C = C ₁ C ₂ C ₃ ... Cs Here, it is an exclusive OR. That is, C = 0 only when all of C _{1 to} Cs are 1 or 0, and otherwise C = 1. When C = 1, a sub-block having an edge component and a flat sub-block are present in the block at the same time, and thus can be regarded as an edge area / flat area mixed block. Therefore, in the block determination circuit 25, if C = 1, the block is regarded as an edge area / flat area mixed block, and the quantization circuit 4 determines the dead zone as a quantizer of the orthogonal transform coefficient of the corresponding block. By performing control such that a fine step size is selected and a coarse step size is selected otherwise, an error diffused to a flat region around an edge can be reduced.

[Effects of the Invention] As described above, according to the present invention, it is possible to efficiently remove noise generated in a flat area when a block includes a considerably strong edge and a flat part in orthogonal transform coding. And the image quality of the decoded image can be improved.

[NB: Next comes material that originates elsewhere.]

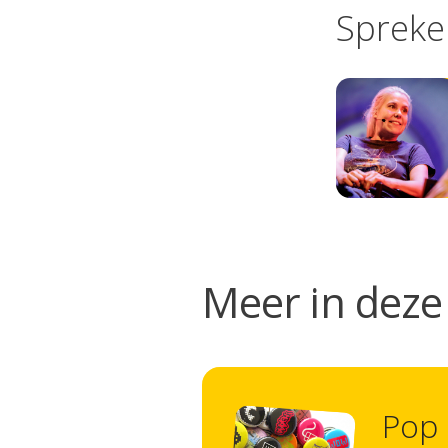
Spreke
Meer in deze 
Pop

[Brief description of the drawings]

FIG. 1 is a block diagram showing a first embodiment of the present invention, FIG. 2 is a block diagram of a second embodiment of the present invention, and FIG. 3 is a diagram showing pixels used in a high-pass filter and a low-pass filter. FIG. 4 is a block diagram of a third embodiment of the present invention, and FIG. 5 is a diagram showing a relationship between orthogonal transform blocks and sub-blocks. DESCRIPTION OF SYMBOLS 1 ... Input terminal, 2 ... Blocking circuit, 3 ... Orthogonal transformation circuit, 4 ... Quantization circuit, 5 ... Output terminal, 6 ... Edge area detection circuit, 7 ... Flat part detection circuit, 8 …… Block decision circuit.

Claims (1)

(57) [Claims] 1. A dividing means for dividing an image signal into N × N (N = integer) blocks, and an orthogonal transform for performing a discrete orthogonal transform for each block signal obtained by the dividing means to obtain a transform coefficient. Means, quantizing means for quantizing transform coefficients obtained by the orthogonal transform means so that a quantization interval can be changed, and at least a plurality of sub-blocks in the block for the signal of each block of the image signal. Detecting means for detecting whether the sub-block is an edge area or a flat area for each of the sub-blocks;
Edge area / flat area mixed block extracting means for extracting a block in which one or more edge area sub-blocks are mixed with flat area sub-blocks, and the edge area and the flat area are mixed based on the extraction result of the extracting means Means for controlling a quantization interval of said quantization means so as to quantize a transform coefficient of a block more finely than other blocks.